The number you want is between 100 and 999At least two of the digits are perfect squares 1 4 9 are the perfect squares.Units > tens; units are 2 to 9 ; tens are 1 to 81 even in the result; the other two are in 1 3 5 7 or 9The units digit is larger than the hundreds digit. The units digit is odd.t = unit - 2. the two odd digits are the tens and the units.t - h= 3one of the digits is 7

The units digit cannot be 1 That would make the 10s digit - 1. The tens digit cannot be 9. That would make the units digits 11.

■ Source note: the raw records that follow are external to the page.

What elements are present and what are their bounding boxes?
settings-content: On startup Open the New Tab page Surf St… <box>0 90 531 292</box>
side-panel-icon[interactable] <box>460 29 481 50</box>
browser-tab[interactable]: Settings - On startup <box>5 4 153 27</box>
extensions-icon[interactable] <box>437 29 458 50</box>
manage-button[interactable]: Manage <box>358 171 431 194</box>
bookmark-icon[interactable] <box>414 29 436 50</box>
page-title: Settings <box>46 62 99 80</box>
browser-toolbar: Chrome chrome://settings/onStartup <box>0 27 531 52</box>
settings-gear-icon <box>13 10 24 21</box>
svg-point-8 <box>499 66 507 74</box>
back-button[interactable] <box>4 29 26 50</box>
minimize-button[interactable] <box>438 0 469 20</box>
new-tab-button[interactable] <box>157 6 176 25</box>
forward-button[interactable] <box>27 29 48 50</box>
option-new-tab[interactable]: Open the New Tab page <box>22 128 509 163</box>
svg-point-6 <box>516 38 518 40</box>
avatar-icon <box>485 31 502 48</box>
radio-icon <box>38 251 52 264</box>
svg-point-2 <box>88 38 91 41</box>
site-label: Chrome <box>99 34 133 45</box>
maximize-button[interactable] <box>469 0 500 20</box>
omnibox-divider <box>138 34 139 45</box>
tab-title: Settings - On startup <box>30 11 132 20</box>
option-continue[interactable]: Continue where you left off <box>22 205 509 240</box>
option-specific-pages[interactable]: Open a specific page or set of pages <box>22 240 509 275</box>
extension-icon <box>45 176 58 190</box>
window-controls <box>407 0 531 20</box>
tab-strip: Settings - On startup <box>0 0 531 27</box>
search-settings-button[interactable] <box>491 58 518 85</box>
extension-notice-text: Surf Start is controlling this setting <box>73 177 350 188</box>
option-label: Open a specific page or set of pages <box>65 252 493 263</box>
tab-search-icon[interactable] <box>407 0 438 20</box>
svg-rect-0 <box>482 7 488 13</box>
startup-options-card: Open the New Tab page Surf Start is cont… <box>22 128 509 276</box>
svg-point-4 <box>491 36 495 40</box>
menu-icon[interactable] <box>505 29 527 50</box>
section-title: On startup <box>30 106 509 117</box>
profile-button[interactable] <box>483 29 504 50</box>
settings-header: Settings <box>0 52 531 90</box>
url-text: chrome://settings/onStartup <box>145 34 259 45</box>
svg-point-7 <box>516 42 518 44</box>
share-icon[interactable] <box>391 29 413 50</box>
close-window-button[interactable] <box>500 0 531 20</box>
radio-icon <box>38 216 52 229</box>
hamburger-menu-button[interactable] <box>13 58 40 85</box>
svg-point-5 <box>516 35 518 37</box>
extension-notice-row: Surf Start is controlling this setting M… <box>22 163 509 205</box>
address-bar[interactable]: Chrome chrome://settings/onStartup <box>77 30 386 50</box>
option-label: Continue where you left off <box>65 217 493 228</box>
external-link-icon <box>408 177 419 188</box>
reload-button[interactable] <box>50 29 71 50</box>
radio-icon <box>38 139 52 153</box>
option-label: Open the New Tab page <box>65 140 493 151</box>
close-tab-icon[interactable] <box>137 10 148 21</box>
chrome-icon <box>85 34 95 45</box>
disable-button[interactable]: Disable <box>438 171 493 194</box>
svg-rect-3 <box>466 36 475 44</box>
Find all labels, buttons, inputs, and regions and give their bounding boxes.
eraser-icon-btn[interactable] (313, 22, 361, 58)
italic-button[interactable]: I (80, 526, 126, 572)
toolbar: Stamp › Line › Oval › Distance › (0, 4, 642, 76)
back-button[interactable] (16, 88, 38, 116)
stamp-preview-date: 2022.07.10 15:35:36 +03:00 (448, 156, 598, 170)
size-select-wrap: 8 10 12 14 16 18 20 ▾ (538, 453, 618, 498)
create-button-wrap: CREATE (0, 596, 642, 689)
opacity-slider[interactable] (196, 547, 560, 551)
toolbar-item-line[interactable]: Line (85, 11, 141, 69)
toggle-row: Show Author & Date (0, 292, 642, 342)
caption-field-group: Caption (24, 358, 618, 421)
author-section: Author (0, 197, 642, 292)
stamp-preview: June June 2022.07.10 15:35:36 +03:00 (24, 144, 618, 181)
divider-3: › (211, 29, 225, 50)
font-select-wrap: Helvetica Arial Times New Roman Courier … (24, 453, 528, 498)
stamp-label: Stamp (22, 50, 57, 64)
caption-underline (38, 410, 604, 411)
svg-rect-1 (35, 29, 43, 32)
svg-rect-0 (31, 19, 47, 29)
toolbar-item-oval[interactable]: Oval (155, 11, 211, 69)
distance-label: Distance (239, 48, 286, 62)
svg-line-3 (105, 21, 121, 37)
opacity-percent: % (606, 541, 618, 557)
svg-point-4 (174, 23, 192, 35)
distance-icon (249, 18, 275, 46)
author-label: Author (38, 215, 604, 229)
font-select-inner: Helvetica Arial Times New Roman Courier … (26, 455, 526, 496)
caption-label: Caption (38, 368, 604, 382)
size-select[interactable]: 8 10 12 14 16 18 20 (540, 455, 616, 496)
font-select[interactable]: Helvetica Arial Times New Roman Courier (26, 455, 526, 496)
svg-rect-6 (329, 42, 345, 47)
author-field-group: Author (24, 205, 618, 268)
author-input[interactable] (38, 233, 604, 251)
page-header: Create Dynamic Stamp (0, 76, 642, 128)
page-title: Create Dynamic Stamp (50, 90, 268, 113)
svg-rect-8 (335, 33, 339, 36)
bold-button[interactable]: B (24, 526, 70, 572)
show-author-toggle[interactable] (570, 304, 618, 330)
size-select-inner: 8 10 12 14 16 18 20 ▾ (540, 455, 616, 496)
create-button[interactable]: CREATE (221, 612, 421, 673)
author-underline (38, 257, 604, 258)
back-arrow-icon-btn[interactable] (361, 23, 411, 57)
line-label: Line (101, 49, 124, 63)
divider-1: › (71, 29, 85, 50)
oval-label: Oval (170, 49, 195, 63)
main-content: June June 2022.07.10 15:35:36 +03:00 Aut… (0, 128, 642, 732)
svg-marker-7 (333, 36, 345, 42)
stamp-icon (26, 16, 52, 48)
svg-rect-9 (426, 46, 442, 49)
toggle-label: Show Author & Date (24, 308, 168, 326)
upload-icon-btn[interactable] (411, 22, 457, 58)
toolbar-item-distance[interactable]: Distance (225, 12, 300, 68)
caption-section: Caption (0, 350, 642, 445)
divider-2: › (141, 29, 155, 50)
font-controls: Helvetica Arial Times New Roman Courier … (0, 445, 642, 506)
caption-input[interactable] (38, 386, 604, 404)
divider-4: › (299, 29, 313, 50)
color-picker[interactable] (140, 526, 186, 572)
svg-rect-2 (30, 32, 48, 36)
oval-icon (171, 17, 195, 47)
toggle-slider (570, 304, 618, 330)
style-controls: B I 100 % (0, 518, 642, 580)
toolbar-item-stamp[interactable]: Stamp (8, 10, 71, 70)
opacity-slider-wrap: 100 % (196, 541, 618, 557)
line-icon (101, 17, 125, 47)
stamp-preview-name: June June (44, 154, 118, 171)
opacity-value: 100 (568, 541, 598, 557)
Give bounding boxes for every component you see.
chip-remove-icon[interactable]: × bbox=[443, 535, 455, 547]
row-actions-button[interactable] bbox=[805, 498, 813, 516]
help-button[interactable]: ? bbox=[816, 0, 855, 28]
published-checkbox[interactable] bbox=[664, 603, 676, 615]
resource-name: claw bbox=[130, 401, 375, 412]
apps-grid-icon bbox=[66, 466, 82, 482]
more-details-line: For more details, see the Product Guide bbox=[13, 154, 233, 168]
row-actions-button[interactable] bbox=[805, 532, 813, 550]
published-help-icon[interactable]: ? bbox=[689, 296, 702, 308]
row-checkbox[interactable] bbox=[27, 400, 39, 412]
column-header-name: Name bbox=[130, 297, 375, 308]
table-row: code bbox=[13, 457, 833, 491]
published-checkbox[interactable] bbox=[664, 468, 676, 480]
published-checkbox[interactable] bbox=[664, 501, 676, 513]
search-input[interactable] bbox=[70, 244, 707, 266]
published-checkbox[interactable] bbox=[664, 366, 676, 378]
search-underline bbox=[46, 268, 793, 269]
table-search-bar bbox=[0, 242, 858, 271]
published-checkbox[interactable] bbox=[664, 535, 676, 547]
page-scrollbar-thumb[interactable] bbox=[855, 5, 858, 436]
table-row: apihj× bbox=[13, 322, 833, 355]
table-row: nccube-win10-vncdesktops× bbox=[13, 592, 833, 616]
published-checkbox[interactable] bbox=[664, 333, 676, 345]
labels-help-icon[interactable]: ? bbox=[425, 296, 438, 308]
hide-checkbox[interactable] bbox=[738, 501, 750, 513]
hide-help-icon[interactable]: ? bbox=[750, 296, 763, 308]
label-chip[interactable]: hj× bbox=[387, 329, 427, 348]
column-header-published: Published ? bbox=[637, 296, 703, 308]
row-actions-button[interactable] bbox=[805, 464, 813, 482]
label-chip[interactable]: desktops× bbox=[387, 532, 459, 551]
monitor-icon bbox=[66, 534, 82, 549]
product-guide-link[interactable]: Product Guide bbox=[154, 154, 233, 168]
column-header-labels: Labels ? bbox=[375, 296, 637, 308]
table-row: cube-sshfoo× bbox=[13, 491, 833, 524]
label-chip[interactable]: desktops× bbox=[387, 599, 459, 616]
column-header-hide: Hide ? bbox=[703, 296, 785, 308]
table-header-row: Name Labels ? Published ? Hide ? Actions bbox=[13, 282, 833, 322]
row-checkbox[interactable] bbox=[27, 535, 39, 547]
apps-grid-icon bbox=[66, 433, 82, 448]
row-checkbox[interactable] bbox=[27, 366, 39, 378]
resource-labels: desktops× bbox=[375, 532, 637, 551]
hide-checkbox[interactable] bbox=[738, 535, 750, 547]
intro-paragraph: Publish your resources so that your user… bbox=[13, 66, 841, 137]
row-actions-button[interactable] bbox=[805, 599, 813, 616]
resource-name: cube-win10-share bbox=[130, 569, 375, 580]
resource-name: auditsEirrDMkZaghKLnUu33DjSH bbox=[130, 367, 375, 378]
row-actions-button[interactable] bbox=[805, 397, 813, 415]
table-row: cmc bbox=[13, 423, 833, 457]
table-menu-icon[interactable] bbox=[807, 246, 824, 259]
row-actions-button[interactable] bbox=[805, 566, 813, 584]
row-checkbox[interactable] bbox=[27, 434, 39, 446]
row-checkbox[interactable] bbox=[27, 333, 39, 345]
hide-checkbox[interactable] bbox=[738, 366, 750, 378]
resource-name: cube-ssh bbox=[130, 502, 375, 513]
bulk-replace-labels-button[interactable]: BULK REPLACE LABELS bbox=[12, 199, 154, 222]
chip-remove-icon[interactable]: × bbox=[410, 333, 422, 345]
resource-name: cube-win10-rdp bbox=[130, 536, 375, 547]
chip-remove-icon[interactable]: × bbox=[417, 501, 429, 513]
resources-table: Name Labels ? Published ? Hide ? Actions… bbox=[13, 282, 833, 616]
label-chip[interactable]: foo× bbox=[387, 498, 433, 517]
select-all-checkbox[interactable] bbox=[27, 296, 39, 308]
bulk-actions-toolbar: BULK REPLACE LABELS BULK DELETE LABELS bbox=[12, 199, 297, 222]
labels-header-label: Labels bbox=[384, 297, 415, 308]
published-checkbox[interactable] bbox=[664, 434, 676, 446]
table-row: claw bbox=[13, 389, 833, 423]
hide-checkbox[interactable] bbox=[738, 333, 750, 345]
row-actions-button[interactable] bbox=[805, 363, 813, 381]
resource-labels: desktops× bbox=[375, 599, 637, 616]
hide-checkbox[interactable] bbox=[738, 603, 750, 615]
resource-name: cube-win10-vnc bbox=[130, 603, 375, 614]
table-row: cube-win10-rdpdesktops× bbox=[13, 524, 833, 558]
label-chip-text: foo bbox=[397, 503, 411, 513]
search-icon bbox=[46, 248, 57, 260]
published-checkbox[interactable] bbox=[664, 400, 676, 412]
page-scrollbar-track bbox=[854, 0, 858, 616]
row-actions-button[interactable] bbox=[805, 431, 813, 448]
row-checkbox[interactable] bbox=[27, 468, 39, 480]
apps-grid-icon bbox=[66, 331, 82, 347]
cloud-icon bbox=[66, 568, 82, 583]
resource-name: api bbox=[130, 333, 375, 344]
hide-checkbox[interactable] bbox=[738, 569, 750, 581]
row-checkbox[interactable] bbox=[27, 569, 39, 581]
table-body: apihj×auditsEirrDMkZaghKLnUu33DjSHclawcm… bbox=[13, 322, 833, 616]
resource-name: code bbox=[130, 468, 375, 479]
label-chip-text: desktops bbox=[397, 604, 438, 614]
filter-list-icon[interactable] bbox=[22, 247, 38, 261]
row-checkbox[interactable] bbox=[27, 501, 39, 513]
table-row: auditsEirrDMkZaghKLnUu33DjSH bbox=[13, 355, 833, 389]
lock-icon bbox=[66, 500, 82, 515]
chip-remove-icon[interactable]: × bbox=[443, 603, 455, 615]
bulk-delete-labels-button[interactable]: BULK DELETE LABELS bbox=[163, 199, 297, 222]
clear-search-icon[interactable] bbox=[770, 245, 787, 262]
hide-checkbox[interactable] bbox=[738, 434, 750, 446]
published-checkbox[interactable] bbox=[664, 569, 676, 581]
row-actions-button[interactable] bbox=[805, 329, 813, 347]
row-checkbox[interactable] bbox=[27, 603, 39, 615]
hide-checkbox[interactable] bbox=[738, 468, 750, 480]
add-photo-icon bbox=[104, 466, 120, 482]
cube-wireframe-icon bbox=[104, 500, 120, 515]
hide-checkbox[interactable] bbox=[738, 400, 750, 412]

Let's try x79 If that is correct, the hundreds digit is 4 because the hundreds digit is three less than the tens.

479

479 is between 100 and 999. 4 and 9 are perfect squares. u>t. 4 is the only even number.

5. lexysmith1722 says:

(d.) 45, 54

Step-by-step explanation:

Let the first digit = y

Let the second digit = z

y +z = 9 (1)

y²- yz +z² = 21(2)

From equation (2),

z = 9-y(3)

Substitute equation (3) into (2):

y²- y(9-y) +(9-y)² = 21

y²-9y+y²+y²-18y+81 = 21

3y²-27y+ 81 = 21

3y²-27y+ 81-21= 0

3y²-27y+ 60= 0

y²- 9y +20= 0

(y -5) (y-4) =0

y= 5 or y =4

z = 4 or 5 (substituting into (3))

So the numbers are  54  or 45.

6. ionutvasiliev4237 says:

8493

Step-by-step explanation:

7. dakshshberry says:

a pues no lo se wey po no ma

Step-by-step explanation:buesca en braily.com

8. elliekuprisek2122 says:

Let x be the first digit; let y be the second digit."the sum of both digits, of either of two two-digit numbers, in whatever order the digits are written, is 9."$x+y = 9$"the square of either of the digits of either number, minus the product of both digits, plus the square of the other digit is the number 21"$x^2 - xy + y^2 = 21$this is a system of equations: \displaystyle\left \{ \begin{aligned} x+y & = 9 \\ x^2 - xy + y^2 & = 21 \end{array} \right.can do  $x+y = 9 \leftrightarrow y = 9 - x$. substituting 9 - y for x in the other equation: \begin{aligned} x^2 - x(9-x) + (9-x)^2 & = 21 \\ x^2 - 9x + x^2 + (9-x)^2 & = 21 \\ 2x^2 - 9x + \left(81-18x-x^2\right) & = 21 \\ 3x^2 - 27x + 81 & = 21 \\ 3x^2 - 27x + 60 & =0 \\ 3(x^2 - 9x + 20) & =0\\ 3(x-5)(x-4) & =0\\ x& =4,\, 5 \end{aligned}using x+y = 9, if x = 4 then y = 5. if x = 5 then y = 4. so the numbers are 4 and 5.